Он возвращается в электричке. В окне – всё то же самое. На коленях – стопка листов, читает, морщится, правит. Другой рукой придерживает баклажку с остатками чая, заваривает каждое утро, зеленый, кладет в сумку на день. Сегодня встретился со свекровью этой женщины, с мужем не удалось – в бегах. Свекровь гуляла с девочкой, Хабибой, охотно делилась. Хочет подать на «грин-карту», спрашивала, может ли он, как журналист, с этим помочь. Когда прощались, плакала, хотя только одним глазом, другой сухой, деловой. Дерево, возле которого попрощались, показалось знакомым. Проводил взглядом женщину с коляской, посмотрел: джида. Надо же, дерево-мигрант. Статья почти готова. Вторая, про Кучкара, затормозилась: тот, кто мог что-то рассказать, долго отмалчивался, а теперь…

Ким поднял голову.

В вагоне наметилось движение.

«Контролеры», – подумал он и снова ушел в листки, билет у него был.

Нет, что-то не то. Наверное, разносчики. Сейчас начнется: самоклеящиеся иконы, несгораемые спички, всё для дома.
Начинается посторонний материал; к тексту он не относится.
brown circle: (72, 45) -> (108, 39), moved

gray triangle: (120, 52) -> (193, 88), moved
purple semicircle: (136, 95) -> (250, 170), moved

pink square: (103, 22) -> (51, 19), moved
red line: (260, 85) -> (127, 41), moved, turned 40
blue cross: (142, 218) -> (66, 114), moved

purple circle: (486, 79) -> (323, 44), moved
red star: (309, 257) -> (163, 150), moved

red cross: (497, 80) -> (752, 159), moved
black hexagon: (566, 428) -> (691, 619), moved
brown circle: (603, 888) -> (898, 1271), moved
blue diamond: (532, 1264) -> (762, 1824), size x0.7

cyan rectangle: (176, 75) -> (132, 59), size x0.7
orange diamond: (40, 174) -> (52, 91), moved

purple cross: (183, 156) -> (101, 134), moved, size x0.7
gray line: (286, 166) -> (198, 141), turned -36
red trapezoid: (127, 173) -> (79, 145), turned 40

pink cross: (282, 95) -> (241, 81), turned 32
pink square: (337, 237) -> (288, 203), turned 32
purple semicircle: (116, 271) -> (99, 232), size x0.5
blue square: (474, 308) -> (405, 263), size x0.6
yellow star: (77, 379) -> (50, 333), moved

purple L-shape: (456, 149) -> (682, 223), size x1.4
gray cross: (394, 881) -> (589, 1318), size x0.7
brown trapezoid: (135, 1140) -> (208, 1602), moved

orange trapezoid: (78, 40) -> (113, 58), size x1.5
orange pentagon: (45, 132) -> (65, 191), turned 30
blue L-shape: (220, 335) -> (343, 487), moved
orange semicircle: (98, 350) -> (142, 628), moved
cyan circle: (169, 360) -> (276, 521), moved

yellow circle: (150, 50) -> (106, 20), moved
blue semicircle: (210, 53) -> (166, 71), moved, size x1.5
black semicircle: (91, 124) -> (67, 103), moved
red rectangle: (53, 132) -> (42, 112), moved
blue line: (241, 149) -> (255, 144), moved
Тоже не угадал…

А, «певцы». Карнавальная военная форма, гитара, бритые черепа. «Певцы» что-то выкрикивают, судя по напрягшимся связкам – патриотическое. Пара неряшливых аккордов, поехало: «Не слышны в саду даже шо-ро…» Топают бутсами по вагону с вещмешком для сбора дани, к некоторым пристают, крича песню в самое ухо, подсаживаясь, бодая локтем. «Всё здесь замерло-о до утра-а!..» Ким съеживается, хотя губы автоматически повторяют слова песни, въевшейся в сознание еще с хора… Кто-то в вагоне начинает подпевать. «Ес-ли-бзна-ливы!..»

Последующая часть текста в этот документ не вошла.